The defendants were separated into two trials with reporting restrictions lifted following the conclusion of the second trial which lasted nine months.
The first trial involving Green lasted 23 months as jurors took 141 hours to reach their verdicts.
Green, from Widnes, Cheshire, was jailed for 32 years after he was convicted of conspiracy to import drugs and fraud by false representation.
His “right-hand man”, Steven Martin, 53, from Bolton, Greater Manchester, who organised the finances, was imprisoned for 28 years, while another key member, Muhammad Ovais, 46, from Burnage, Manchester, who was in charge of distributing drugs to OCG customers, was sentenced to 27 years in jail.
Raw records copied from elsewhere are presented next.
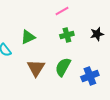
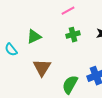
green semicircle: (63, 67) -> (70, 85), moved

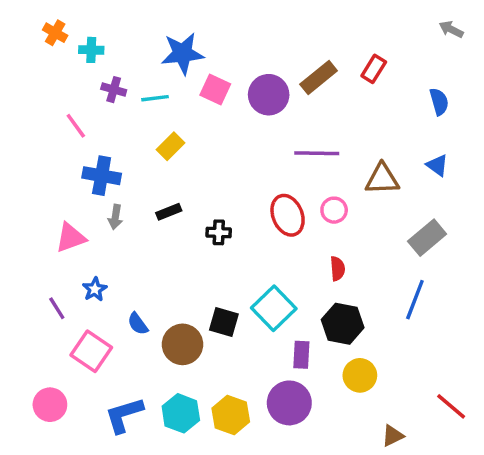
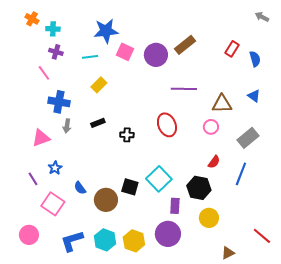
red rectangle: (374, 69) -> (232, 49), moved
purple cross: (114, 90) -> (56, 52), moved
pink circle: (334, 210) -> (211, 127), moved
red semicircle: (337, 269) -> (214, 162), moved, turned 40

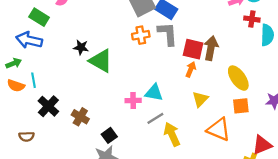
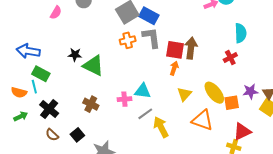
green rectangle: (39, 17) -> (41, 74), moved
red cross: (252, 19) -> (230, 58), moved, turned -32
green arrow: (14, 63) -> (21, 116), moved
yellow ellipse: (238, 78) -> (214, 93), moved
orange square: (241, 106) -> (232, 103), moved
brown cross: (80, 117) -> (91, 104), moved
black square: (109, 135) -> (77, 135), moved
brown semicircle: (26, 137) -> (52, 135), moved, turned 48

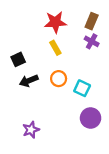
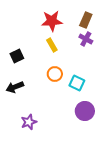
black arrow: (29, 81) -> (15, 87), moved

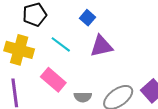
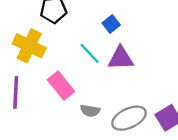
cyan line: (61, 44) -> (89, 53), moved

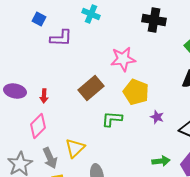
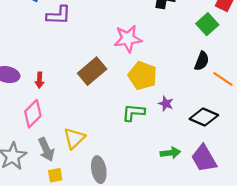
green L-shape: (112, 119) -> (133, 113), moved

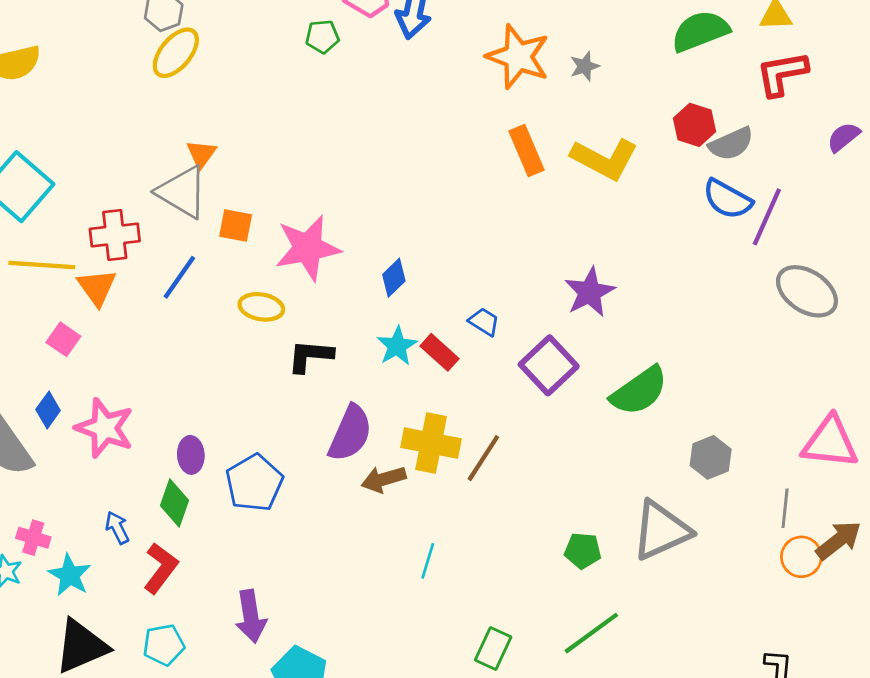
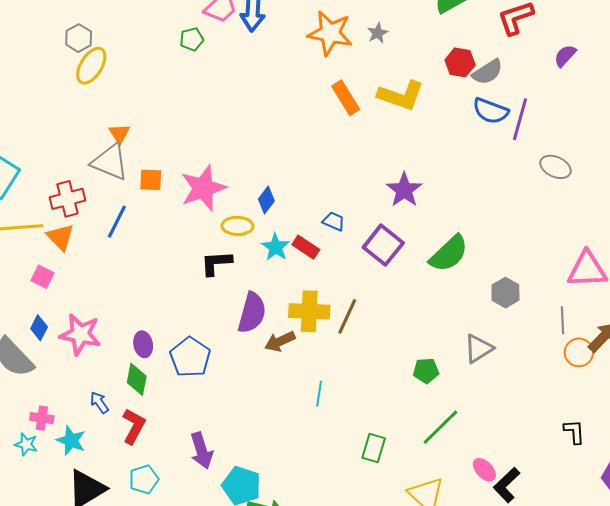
gray ellipse: (807, 291) -> (555, 167), size x0.7
yellow ellipse: (261, 307) -> (237, 226), moved
gray triangle: (661, 530) -> (479, 349), size x0.7

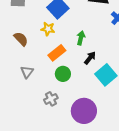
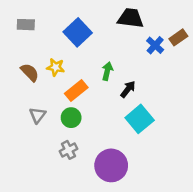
yellow star: (48, 29) -> (56, 67), moved
black arrow: (90, 58) -> (128, 89), moved
green circle: (63, 74) -> (71, 118), moved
Among others sentenced for drugs importation conspiracy charges were fluent Dutch speaker Russell Leonard, 48, from Kirkby, Liverpool, who was jailed for 24 years; and Dutch OCG bosses Johannes Vesters, 54, and Barbara Rijnbout, 53, both of Utrecht, who received prison terms of 20 years and 18 years.
Richard Harrison, NCA regional head of investigations, said: “This was an extremely high-harm OCG that used every tactic possible to evade detection and cheat justice.
“The offenders smuggled huge quantities of drugs into the UK. They had absolutely no ethics. They stooped incredibly low and left a trail of devastation for entirely innocent people by cloning businesses and stealing identities.
“NCA officers and Dutch partners were tenacious and left no stone unturned in this investigation.”
Manchester Crown Court heard the case is believed to be the largest drug smuggling operation ever detected in the UK.